It was a positive week for the cash markets and box beef cutouts with reports of +135 trading out west and an 18+dollar move in the cash cutout from last week’s lows to this week’s highs. You would think that would have pulled feeders or fat cattle markets higher, right? Unfortunately, futures were obsessed over short covering in the grain markets and a falling crush to get off the mat and follow the cash higher. April live cattle going into delivery is trading at 131.50 while June trades 10+ less near 121 and the rest of the 2016 curve toils near 117-118. Fundamentally, a strong cash market and inverted futures curve screams BUY, but with rising inputs (grain) the funds are slow to add length. We get cattle on feed and livestock slaughter number at the end of the upcoming trading week, maybe that will give us enough bullish data to get the futures moving north again. If cash stays at current values, it’s hard to argue against a push in front month futures as May Feeders and June fats go to the top step as front month contracts. The CME Feeder Cattle Index for 4/14 was 44 cents lower to $156.57.
Fundamental commentary contributed by John Payne (firstname.lastname@example.org)
Live Cattle appear to have seasonally topped out in the near term. Most of the calls for 145 have gone silent. I still feel that the market will challenge the March highs before the spring beef market has concluded. The market has now alleviated the oversold condition, hopefully concluding the selloff. I still view this as a correction to a minor bull market, encapsulated within a major bear market which started in mid 2015. Hedges for LIVE Cattle have been rolled down aggressively, financing or extending the life of the hedge. I recommend letting all hedges work from here forward, in case my analysis is wrong, and would not look to roll down again until we can work a 1:3 or 1:4 ratio. We will be rolling June puts up at a 1:4 or greater ratio if given the chance. Moore Research has a seasonal buy for December Live cattle starting April 20th. Live cattle did not have enough price movement to
“roll” our put positions this week.
Feeder Cattle have a substantial amount of seasonal upside left to them (May – June). That’s relative to time, not necessarily to price. The need for a corrective pull back has been satisfied. Similar to Live Cattle I view this as a correction to a minor bull market, within a major bear market. The reversal low made 4/7 still stands. To maintain faith in the seasonal we need to see feeders build bullish momentum moving away from the reversal low. Moore Research has a seasonal buy for August feeder cattle starting April 20th. We didn’t alter any existing feeder cattle positions this past week.

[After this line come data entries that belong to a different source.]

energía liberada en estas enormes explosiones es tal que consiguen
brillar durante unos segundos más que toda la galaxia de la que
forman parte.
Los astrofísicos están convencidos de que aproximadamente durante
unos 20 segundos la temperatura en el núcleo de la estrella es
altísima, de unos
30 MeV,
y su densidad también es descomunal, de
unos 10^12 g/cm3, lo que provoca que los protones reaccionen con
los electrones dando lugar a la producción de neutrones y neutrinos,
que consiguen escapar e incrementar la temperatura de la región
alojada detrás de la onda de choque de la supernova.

May feeders started the week with a potential initiating gap left open below the market on Friday. Unfortunately, by Tuesday the gap had been filled, and more. This negates the gap of any technical significance. All week May feeders struggled to maintain any bullish momentum, with all but one day closing at or near the lows of the day. The only good technical news was that there wasn’t any significant damage done to 4/7/2016’s reversal low. Of note, April feeders still have viable reversals from 3/31 and 4/7, and their up trend line. Hopefully the upcoming seasonal will give us another try at resistance at 165 and 166. Of course, first we need to get beyond the topside of the recent trading range established around 155 that has stalled both reversal attempts.
Short term trend is neutral.
Moving averages are negative.
Down Side Targets
Reversal low at 146.975
Support at 146.65.
142.65 support is the yearly low. If the market takes out and closes below 142, my mildly bullish attitude will have been confirmed 100% wrong.

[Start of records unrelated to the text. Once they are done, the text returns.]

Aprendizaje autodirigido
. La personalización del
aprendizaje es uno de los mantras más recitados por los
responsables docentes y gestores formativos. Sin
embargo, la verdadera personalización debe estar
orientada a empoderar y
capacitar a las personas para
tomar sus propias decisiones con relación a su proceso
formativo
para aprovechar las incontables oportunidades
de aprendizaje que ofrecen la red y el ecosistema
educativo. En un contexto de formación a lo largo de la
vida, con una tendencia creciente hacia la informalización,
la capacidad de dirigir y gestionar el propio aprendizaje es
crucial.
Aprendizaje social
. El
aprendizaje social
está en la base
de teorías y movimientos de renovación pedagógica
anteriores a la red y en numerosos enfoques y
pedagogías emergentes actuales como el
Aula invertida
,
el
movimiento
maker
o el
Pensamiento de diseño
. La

Topside Targets (longer term)
I still like the gap at 173 up to major resistance at 184, but the market needs to build bullish momentum, and of course, get through major resistance at 166.

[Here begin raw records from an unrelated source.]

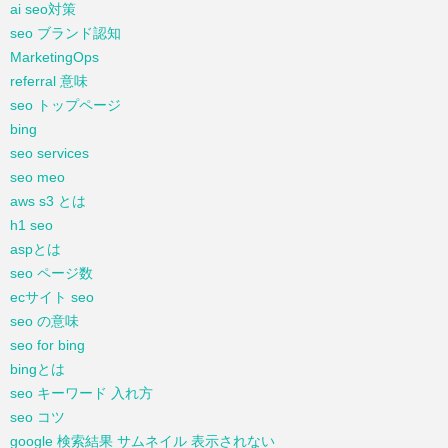
ai seo対策
seo ブランド認知
MarketingOps
referral 意味
seo トップページ
bing
seo services
seo meo
aws s3 とは
h1 seo
aspとは
seo ページ数
ecサイト seo
seo の意味
seo for bing
bingとは
seo キーワード 入れ方
seo コツ
google 検索結果 サムネイル 表示されない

Given the extent of the selloff from resistance at 166, our first goal will be to get back to 166.
All options have been rolled down one time, covering the cost of the hedge. As we are using house money at this time, we will be letting hedges work, and not looking to take profit to the down side until we can work a 1:3 or 1:4 ratio. The calls we placed against our puts are still viable. We did not exceed a 1 call vs 2 puts ratio. This will not protect very much of the put profits, but divided by the number of puts, costs us less than 1.5$ of protection if the market continues lower. Rolling down would have cost us 4$ of protection. We will be rolling puts back up using between 1:4 and 1:6 ratios if given the chance.
For Cattle to be sold by the end of May, with hedges in place starting around the 162 May level, I would look to maximize basis and put value by forward contracting in this down market. I would buy the cattle back with May calls. I realize this is counter intuitive, but if it works you are locking in a better basis than you will probably receive if the market makes it back to 166, and with the calls in place you may be able to double dip a little bit of the trading range feeders have been in. The rough math works like this: forward contract a 750 lb steer at the feeder index of 156, plus approximately $8 put profit. Spend $2.65 on May calls, $2 out of the money. Worst case is you lose the call premium and you dollar out at 161. If May goes back to 166 you would dollar out better than 170. In my opinion this is the only way you could dollar out at 170 with May feeder futures at 166.